- [EXERCISE DESCRIPTION]: Could you return all of the records exactly as they stand?

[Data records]
- Opening Delimiter -

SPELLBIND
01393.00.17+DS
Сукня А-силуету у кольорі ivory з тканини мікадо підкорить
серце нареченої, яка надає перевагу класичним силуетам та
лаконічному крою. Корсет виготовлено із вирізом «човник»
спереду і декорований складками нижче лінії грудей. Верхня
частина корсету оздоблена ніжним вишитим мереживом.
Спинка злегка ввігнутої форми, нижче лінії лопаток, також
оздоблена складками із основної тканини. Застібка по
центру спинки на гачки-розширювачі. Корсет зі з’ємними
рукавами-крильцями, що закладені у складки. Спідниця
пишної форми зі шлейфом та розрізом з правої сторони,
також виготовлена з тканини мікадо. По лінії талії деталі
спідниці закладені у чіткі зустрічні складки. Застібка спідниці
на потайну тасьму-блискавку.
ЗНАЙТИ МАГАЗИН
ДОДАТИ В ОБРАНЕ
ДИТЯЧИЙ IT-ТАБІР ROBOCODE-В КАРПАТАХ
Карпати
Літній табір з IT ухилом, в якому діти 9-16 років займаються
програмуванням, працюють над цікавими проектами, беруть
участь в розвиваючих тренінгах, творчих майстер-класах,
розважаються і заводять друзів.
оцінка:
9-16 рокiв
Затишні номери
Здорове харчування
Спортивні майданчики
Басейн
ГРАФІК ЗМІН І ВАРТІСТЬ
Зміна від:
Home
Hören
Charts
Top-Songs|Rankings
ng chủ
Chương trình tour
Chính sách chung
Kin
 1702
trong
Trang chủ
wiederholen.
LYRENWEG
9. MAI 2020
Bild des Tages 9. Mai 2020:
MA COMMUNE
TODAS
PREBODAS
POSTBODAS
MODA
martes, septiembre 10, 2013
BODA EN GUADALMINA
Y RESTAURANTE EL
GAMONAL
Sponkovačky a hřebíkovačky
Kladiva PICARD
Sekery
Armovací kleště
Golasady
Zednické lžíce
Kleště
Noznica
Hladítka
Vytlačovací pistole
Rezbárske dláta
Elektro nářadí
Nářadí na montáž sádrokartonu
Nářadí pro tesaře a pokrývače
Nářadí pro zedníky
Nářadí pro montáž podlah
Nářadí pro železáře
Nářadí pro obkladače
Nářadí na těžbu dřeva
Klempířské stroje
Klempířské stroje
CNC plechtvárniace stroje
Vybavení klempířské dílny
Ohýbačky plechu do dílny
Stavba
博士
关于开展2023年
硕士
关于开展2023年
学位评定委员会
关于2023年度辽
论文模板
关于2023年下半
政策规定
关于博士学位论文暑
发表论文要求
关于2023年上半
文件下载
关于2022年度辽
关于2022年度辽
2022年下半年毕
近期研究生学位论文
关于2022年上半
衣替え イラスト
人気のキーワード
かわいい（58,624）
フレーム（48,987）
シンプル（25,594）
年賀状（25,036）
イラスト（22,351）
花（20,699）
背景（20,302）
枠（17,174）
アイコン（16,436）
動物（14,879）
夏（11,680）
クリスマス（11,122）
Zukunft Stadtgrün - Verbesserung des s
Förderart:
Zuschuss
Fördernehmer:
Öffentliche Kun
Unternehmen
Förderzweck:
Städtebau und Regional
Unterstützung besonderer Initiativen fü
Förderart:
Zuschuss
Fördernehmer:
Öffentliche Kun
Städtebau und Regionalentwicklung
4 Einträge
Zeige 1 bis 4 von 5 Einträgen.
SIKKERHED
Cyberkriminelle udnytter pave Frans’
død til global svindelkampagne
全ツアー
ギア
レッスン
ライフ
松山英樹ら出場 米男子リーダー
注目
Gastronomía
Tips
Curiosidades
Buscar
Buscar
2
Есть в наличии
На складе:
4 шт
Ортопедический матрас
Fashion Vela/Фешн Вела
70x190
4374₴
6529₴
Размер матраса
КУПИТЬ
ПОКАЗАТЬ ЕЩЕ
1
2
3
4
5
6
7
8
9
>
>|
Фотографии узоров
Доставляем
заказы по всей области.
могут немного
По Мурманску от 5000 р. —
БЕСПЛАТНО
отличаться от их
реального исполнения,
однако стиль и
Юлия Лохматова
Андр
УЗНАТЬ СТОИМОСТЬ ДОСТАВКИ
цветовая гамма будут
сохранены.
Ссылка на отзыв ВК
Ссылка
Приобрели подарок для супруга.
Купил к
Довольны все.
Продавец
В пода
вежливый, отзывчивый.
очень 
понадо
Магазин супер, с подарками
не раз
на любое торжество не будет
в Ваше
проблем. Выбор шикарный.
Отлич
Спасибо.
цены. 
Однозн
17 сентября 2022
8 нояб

- Closing Delimiter -

- [SOLUTION]:
SPELLBIND
01393.00.17+DS
Сукня А-силуету у кольорі ivory з тканини мікадо підкорить
серце нареченої, яка надає перевагу класичним силуетам та
лаконічному крою. Корсет виготовлено із вирізом «човник»
спереду і декорований складками нижче лінії грудей. Верхня
частина корсету оздоблена ніжним вишитим мереживом.
Спинка злегка ввігнутої форми, нижче лінії лопаток, також
оздоблена складками із основної тканини. Застібка по
центру спинки на гачки-розширювачі. Корсет зі з’ємними
рукавами-крильцями, що закладені у складки. Спідниця
пишної форми зі шлейфом та розрізом з правої сторони,
також виготовлена з тканини мікадо. По лінії талії деталі
спідниці закладені у чіткі зустрічні складки. Застібка спідниці
на потайну тасьму-блискавку.
ЗНАЙТИ МАГАЗИН
ДОДАТИ В ОБРАНЕ
ДИТЯЧИЙ IT-ТАБІР ROBOCODE-В КАРПАТАХ
Карпати
Літній табір з IT ухилом, в якому діти 9-16 років займаються
програмуванням, працюють над цікавими проектами, беруть
участь в розвиваючих тренінгах, творчих майстер-класах,
розважаються і заводять друзів.
оцінка:
9-16 рокiв
Затишні номери
Здорове харчування
Спортивні майданчики
Басейн
ГРАФІК ЗМІН І ВАРТІСТЬ
Зміна від:
Home
Hören
Charts
Top-Songs|Rankings
ng chủ
Chương trình tour
Chính sách chung
Kin
 1702
trong
Trang chủ
wiederholen.
LYRENWEG
9. MAI 2020
Bild des Tages 9. Mai 2020:
MA COMMUNE
TODAS
PREBODAS
POSTBODAS
MODA
martes, septiembre 10, 2013
BODA EN GUADALMINA
Y RESTAURANTE EL
GAMONAL
Sponkovačky a hřebíkovačky
Kladiva PICARD
Sekery
Armovací kleště
Golasady
Zednické lžíce
Kleště
Noznica
Hladítka
Vytlačovací pistole
Rezbárske dláta
Elektro nářadí
Nářadí na montáž sádrokartonu
Nářadí pro tesaře a pokrývače
Nářadí pro zedníky
Nářadí pro montáž podlah
Nářadí pro železáře
Nářadí pro obkladače
Nářadí na těžbu dřeva
Klempířské stroje
Klempířské stroje
CNC plechtvárniace stroje
Vybavení klempířské dílny
Ohýbačky plechu do dílny
Stavba
博士
关于开展2023年
硕士
关于开展2023年
学位评定委员会
关于2023年度辽
论文模板
关于2023年下半
政策规定
关于博士学位论文暑
发表论文要求
关于2023年上半
文件下载
关于2022年度辽
关于2022年度辽
2022年下半年毕
近期研究生学位论文
关于2022年上半
衣替え イラスト
人気のキーワード
かわいい（58,624）
フレーム（48,987）
シンプル（25,594）
年賀状（25,036）
イラスト（22,351）
花（20,699）
背景（20,302）
枠（17,174）
アイコン（16,436）
動物（14,879）
夏（11,680）
クリスマス（11,122）
Zukunft Stadtgrün - Verbesserung des s
Förderart:
Zuschuss
Fördernehmer:
Öffentliche Kun
Unternehmen
Förderzweck:
Städtebau und Regional
Unterstützung besonderer Initiativen fü
Förderart:
Zuschuss
Fördernehmer:
Öffentliche Kun
Städtebau und Regionalentwicklung
4 Einträge
Zeige 1 bis 4 von 5 Einträgen.
SIKKERHED
Cyberkriminelle udnytter pave Frans’
død til global svindelkampagne
全ツアー
ギア
レッスン
ライフ
松山英樹ら出場 米男子リーダー
注目
Gastronomía
Tips
Curiosidades
Buscar
Buscar
2
Есть в наличии
На складе:
4 шт
Ортопедический матрас
Fashion Vela/Фешн Вела
70x190
4374₴
6529₴
Размер матраса
КУПИТЬ
ПОКАЗАТЬ ЕЩЕ
1
2
3
4
5
6
7
8
9
>
>|
Фотографии узоров
Доставляем
заказы по всей области.
могут немного
По Мурманску от 5000 р. —
БЕСПЛАТНО
отличаться от их
реального исполнения,
однако стиль и
Юлия Лохматова
Андр
УЗНАТЬ СТОИМОСТЬ ДОСТАВКИ
цветовая гамма будут
сохранены.
Ссылка на отзыв ВК
Ссылка
Приобрели подарок для супруга.
Купил к
Довольны все.
Продавец
В пода
вежливый, отзывчивый.
очень 
понадо
Магазин супер, с подарками
не раз
на любое торжество не будет
в Ваше
проблем. Выбор шикарный.
Отлич
Спасибо.
цены. 
Однозн
17 сентября 2022
8 нояб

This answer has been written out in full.